Every line of the data below is to be duplicated exactly, pictures excepted.

» **Exercise input**
------
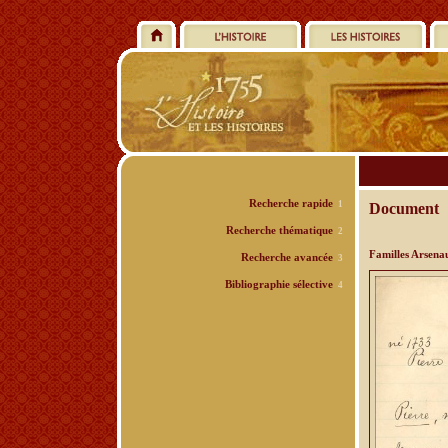
Recherche rapide
1
Document
Recherche thématique
2
Familles Arsenau
Recherche avancée
3
Bibliographie sélective
4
------
» **Result for this exercise**
Recherche rapide
1
Document
Recherche thématique
2
Familles Arsenau
Recherche avancée
3
Bibliographie sélective
4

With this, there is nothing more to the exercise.